INDIANAPOLIS (AP) — A top education official in Indiana is opposing President Donald Trump's suggestion that arming teachers would be an effective way to prevent mass shootings in schools.
State Superintendent of Public Instruction Jennifer McCormick said Monday she believes "there are more risks than reward" to having teachers carrying loaded handguns in classrooms.
"We lose our keys for God's sake," McCormick said. "I can't imagine trying to keep track of guns."
But the Republican said she supports Indiana's current policy that allows police to carry firearms in school buildings to protect themselves and others.
"If you are a trained individual in the tactical sense, as far as law enforcement or school resource officers, I do believe there is room for that," McCormick said.
McCormick's opposition comes after the Feb. 14 mass shooting at a Florida high school that killed 17 people, The (Northwest Indiana) Times reported.

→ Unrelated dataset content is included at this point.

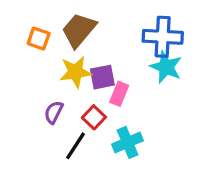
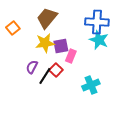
orange square: (39, 38) -> (13, 28), moved, turned 32
cyan cross: (127, 142) -> (91, 85), moved
black line: (75, 146) -> (45, 76), moved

McCormick said she was disappointed that lawmakers failed last week to approve Gov. Eric Holcomb's proposal to add $5 million to the millions Indiana already spends annually on safety grants to schools. But she said she remains optimistic that the money will be administratively reallocated in the coming weeks, or appropriated during the special legislative session that Holcomb plans to call in May.
McCormick said she expects school safety to be a major focus during the 2019 General Assembly when lawmakers put together the next two-year budget.
"We're going to have school safety be a priority every day, all hours. I mean, that's just who schools are. And it's not easy," McCormick said. "But you have to have fiscal support."